Last night, my good friend, +Jeffrey Yen, asked if I’d be up for shooting around Union Station in Portland. It had been a few days since I had last shot and I was feeling peckish… plus, the weather has been fantastic lately.

Jeff and I got to the station and walked around the interior for a bit, noticing some of the elements that we’d like to shoot but also noticing the majority of the obstructions due to the holidays and construction that prevented us from getting what we wanted. So, we took our chances to shoot on the tracks.

We walked around the far side of the station, where access to the tracks was wide open. In these situations where you’re clearly shooting in and around restricted areas, it pays to feel out the surroundings first. We started shooting in mild locations, close to the public sidewalk and parking lot.

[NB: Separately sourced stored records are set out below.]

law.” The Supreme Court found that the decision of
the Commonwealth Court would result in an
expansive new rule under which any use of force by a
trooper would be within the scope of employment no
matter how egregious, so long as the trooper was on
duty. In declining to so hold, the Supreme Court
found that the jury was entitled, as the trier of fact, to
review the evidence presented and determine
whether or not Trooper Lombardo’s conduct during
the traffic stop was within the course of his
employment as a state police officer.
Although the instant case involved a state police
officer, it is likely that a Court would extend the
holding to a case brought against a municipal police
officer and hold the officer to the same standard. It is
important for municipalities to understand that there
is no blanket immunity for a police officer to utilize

After a few minutes, we felt a bit more brazen and crossed the first set of tracks. Shooting was easy and the creativity started to flow, especially since it seemed like we would have free reign. After another 15 minutes or so, we moved to the far tracks, which offered the best views. Because none of these lines had a third rail, I wasn’t worried about getting electrocuted. And, there was no traffic on the tracks the entire time we were there.

But, all good things do end. After about 45 minutes, a security guard did casually make his way to us and politely asked us to leave because we were clearly trespassing. This is the pivotal point for us photographers.

We could have taken one of two roads – be rude or be cordial. We chose the latter and it paid off. The guard was very friendly, didn’t rush us out, and even helped us find a person who we could speak with about obtaining a permit to let us shoot legally.

Now, I do not regret getting my shots. I will always opt to seek forgiveness before seeking permission with photography. The priority is to always get the shot. Without it, you have nothing.

But keep this in mind:
When you get caught, and it will happen, how you handle the situation is critical. Your actions at this point will cause ripples that will not only affect you, but also other photographers in the future. My hope is that because Jeff and I acted politely and subserviently, the next photographer who gets caught may also benefit, as it were.

My father always likes to say, You get more with honey than with vinegar.